How Twitter Made LinkedIn the Place for Industry Links - The UpStream

How Twitter Made LinkedIn the Place for Industry Links

posted Saturday Sep 15, 2012 by Scott Ertz

How Twitter Made LinkedIn the Place for Industry Links

You may have noticed that over the past few months that the number of #hashtags on the LinkedIn news feed has gone down markedly. This is because Twitter has, like many times in the past, revoked LinkedIn's ability to read users' Twitter posts and repost to LinkedIn. Because of this, more people are sharing directly to LinkedIn instead of letting their tweets get reposted. As always, they said they want to "provide the core Twitter user experience through a consistent set of products and tools." What that means is we don't want to help a competitor.

What Twitter did not realize was that the end result would be a lower usage of Twitter to share news, and a higher direct usage of LinkedIn. Now, while this sounds bad in sheer numbers, which it is, that is the the part that hurts Twitter. The loss of a large volume of tweets would not be unwelcome, either by Twitter or users, but only if those tweets are about your breakfast or where in your house you are. Unfortunately for Twitter, those are not the ones disappearing.

Instead, users are still posting about the toilet, but have stopped sharing industry links. This is what that means to Twitter: lost revenue. Hit the break to find out how.

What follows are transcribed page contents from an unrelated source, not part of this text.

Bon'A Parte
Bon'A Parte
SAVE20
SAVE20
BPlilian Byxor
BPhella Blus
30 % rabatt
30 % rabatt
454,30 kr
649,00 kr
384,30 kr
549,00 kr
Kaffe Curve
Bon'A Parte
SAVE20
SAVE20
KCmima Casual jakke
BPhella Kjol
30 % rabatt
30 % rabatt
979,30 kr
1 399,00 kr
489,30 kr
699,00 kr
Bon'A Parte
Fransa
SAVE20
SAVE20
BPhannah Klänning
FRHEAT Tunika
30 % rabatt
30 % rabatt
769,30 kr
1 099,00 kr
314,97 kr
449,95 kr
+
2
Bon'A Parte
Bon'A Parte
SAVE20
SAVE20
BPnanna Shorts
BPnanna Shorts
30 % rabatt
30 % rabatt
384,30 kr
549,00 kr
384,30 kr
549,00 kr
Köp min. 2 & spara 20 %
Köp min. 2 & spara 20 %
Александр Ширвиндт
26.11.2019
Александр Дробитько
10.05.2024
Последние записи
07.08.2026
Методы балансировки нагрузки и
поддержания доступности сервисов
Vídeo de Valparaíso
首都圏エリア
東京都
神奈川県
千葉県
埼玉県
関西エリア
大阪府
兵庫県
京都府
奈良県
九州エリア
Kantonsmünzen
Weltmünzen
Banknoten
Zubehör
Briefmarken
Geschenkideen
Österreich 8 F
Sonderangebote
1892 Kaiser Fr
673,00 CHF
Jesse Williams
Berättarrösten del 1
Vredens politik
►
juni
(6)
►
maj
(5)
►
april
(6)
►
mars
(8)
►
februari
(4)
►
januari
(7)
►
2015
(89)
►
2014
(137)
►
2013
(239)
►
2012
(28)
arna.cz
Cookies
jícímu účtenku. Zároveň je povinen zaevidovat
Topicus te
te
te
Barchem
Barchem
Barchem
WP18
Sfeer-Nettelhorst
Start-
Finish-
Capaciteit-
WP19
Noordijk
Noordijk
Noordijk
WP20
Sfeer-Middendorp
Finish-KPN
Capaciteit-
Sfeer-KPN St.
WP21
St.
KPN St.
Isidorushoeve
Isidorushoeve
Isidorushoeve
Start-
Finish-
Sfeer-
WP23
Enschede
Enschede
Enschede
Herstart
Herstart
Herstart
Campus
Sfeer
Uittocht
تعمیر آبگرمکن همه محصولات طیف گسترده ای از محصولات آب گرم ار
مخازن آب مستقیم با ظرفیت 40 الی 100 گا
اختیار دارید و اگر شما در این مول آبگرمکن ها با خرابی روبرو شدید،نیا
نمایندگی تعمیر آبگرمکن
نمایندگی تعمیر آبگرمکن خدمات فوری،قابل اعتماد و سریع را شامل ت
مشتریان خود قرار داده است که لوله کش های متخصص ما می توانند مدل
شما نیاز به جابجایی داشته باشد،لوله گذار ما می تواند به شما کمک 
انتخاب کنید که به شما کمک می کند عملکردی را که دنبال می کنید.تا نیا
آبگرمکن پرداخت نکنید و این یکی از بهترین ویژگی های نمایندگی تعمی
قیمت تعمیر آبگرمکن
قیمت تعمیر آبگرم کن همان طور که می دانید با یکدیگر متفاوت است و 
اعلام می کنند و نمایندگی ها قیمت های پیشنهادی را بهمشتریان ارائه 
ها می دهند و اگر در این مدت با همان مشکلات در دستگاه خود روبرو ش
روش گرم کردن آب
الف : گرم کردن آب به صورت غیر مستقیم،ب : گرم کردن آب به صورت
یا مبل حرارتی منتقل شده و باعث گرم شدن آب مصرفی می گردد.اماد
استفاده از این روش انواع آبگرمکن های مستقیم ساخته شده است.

Twitter is made up of people you don't know reading (or mostly not reading) your random posts. Most followers on Twitter are people you do not know and have no association with. From time to time you might share an article about Bitcoin and get a lot of Bitcoin-related followers who obviously did not read the article, but mostly it is unrelated followers. LinkedIn, on the other hand, is filled entirely with people you know, or people you have done business with in some way. Because of that, articles you are interested in are more likely to be interesting to your LinkedIn friends.

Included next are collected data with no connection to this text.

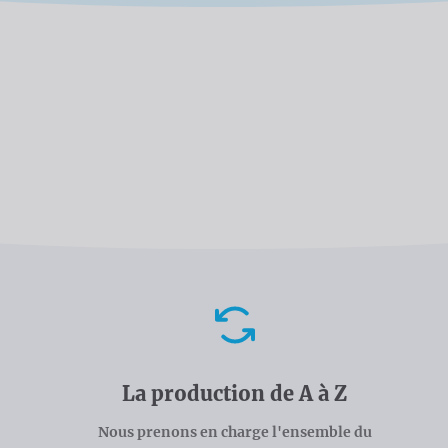
Avantages
La production de A à Z
Nous prenons en charge l'ensemble du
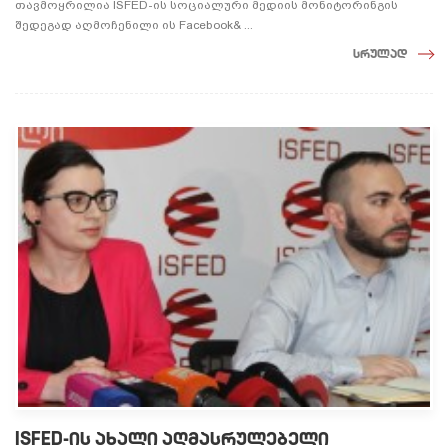
თავმოყრილია ISFED-ის სოციალური მედიის მონიტორინგის
შედეგად აღმოჩენილი ის Facebook& ...
სრულად
ISFED-ის ახალი აღმასრულებელი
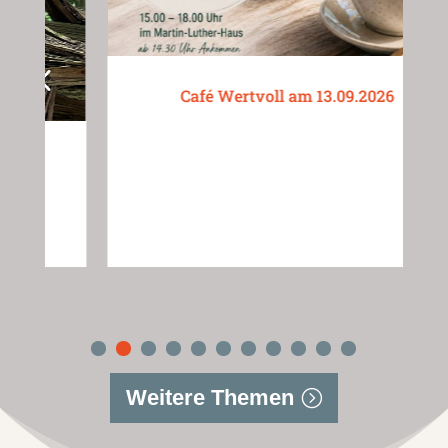
Café Wertvoll am 13.09.2026
Weitere Themen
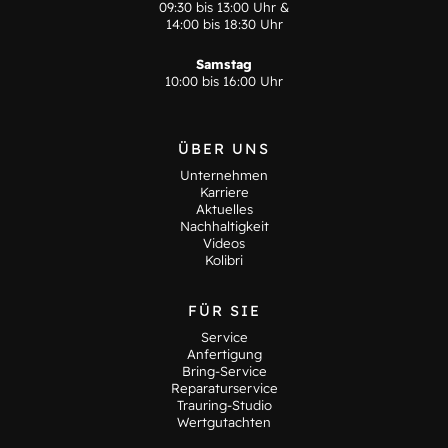
09:30 bis 13:00 Uhr &
14:00 bis 18:30 Uhr
Samstag
10:00 bis 16:00 Uhr
ÜBER UNS
Unternehmen
Karriere
Aktuelles
Nachhaltigkeit
Videos
Kolibri
FÜR SIE
Service
Anfertigung
Bring-Service
Reparaturservice
Trauring-Studio
Wertgutachten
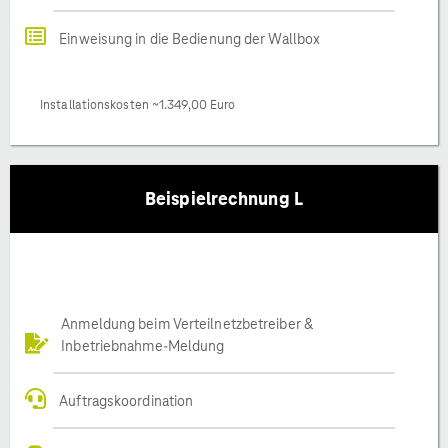
Einweisung in die Bedienung der Wallbox
Installationskosten ~1.349,00 Euro
Beispielrechnung L
Anmeldung beim Verteilnetzbetreiber &
Inbetriebnahme-Meldung
Auftragskoordination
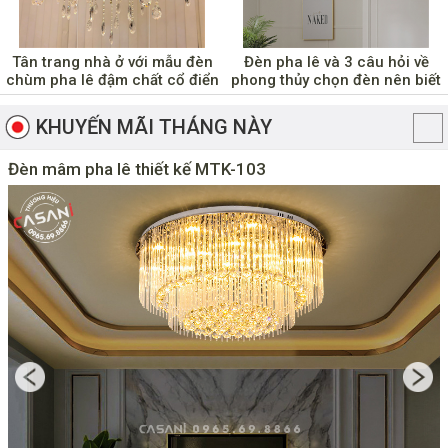
Tân trang nhà ở với mẫu đèn
Đèn pha lê và 3 câu hỏi về
chùm pha lê đậm chất cổ điển
phong thủy chọn đèn nên biết
KHUYẾN MÃI THÁNG NÀY
Đèn mâm pha lê thiết kế MTK-103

Here is where it hurts Twitter - those related, known connections are more valuable to advertisers. More targeted user-generated content means easier targeted advertising for the advertisers on the network. Plus, LinkedIn profiles tend to be complete, with work history, interests and even books read. All of that data means gold to LinkedIn. Unfortunately for Twitter, the door has been opened and there is no way to close it. With time, and not much of it, Twitter will see a marked decrease in advertising dollars and LinkedIn will continue to see growth. If you are a LinkedIn stockholder, that is good news. If you have invested in Twitter, privately of course, it spells disaster. It is probably time for Twitter to reconsider their closed API rules again.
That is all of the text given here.